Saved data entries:
--------

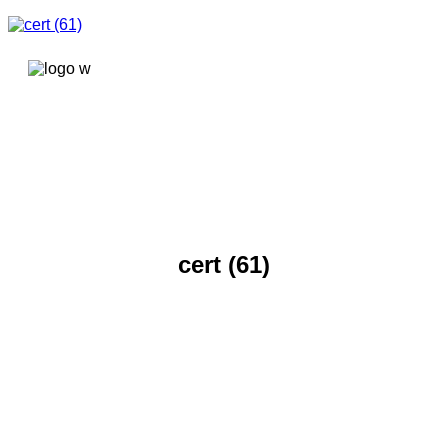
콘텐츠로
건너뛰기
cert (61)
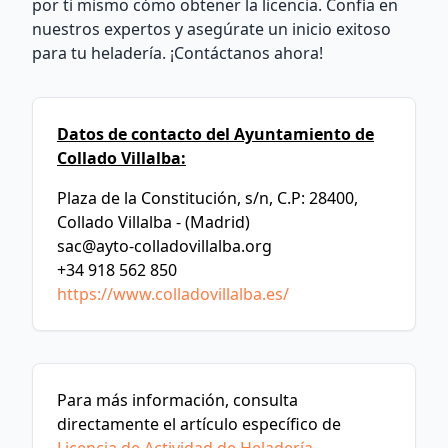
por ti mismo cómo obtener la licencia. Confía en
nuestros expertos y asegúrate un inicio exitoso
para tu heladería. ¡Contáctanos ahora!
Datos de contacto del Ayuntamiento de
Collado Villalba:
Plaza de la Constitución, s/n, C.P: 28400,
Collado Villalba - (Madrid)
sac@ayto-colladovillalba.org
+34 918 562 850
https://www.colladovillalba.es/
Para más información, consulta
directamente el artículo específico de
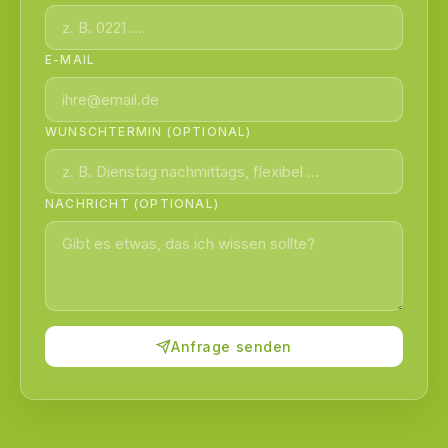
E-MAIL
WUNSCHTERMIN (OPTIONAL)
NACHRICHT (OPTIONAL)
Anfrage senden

--------

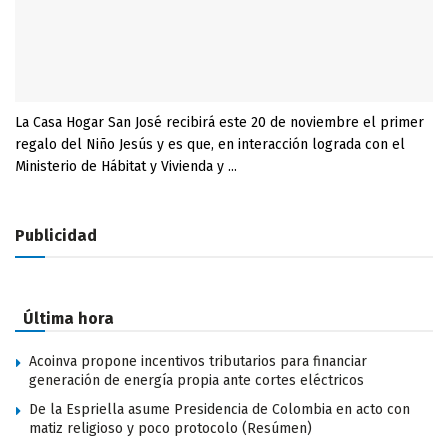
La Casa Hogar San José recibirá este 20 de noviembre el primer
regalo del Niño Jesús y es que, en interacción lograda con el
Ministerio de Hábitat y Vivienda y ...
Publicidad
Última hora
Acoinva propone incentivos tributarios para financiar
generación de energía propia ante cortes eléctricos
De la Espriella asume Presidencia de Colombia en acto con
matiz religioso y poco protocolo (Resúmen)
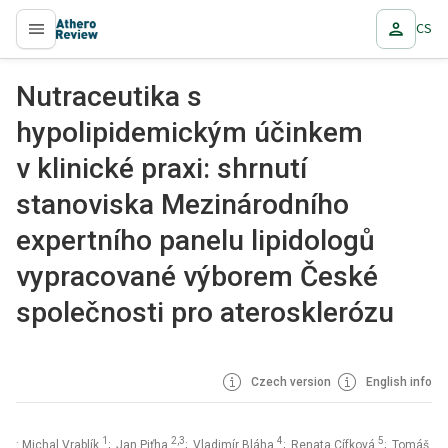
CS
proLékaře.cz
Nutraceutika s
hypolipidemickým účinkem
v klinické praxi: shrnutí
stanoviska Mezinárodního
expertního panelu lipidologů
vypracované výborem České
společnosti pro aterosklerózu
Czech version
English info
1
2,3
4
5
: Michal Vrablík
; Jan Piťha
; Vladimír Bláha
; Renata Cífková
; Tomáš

--------

#### Task goal:
Please return the data above exactly as it stands from the line with "https://www.colladovillalba.es/" to the line with "Anfrage senden", keeping both of those lines but none of the pictures.

#### Finished exercise:
https://www.colladovillalba.es/
Para más información, consulta
directamente el artículo específico de
E-MAIL
WUNSCHTERMIN (OPTIONAL)
NACHRICHT (OPTIONAL)
Anfrage senden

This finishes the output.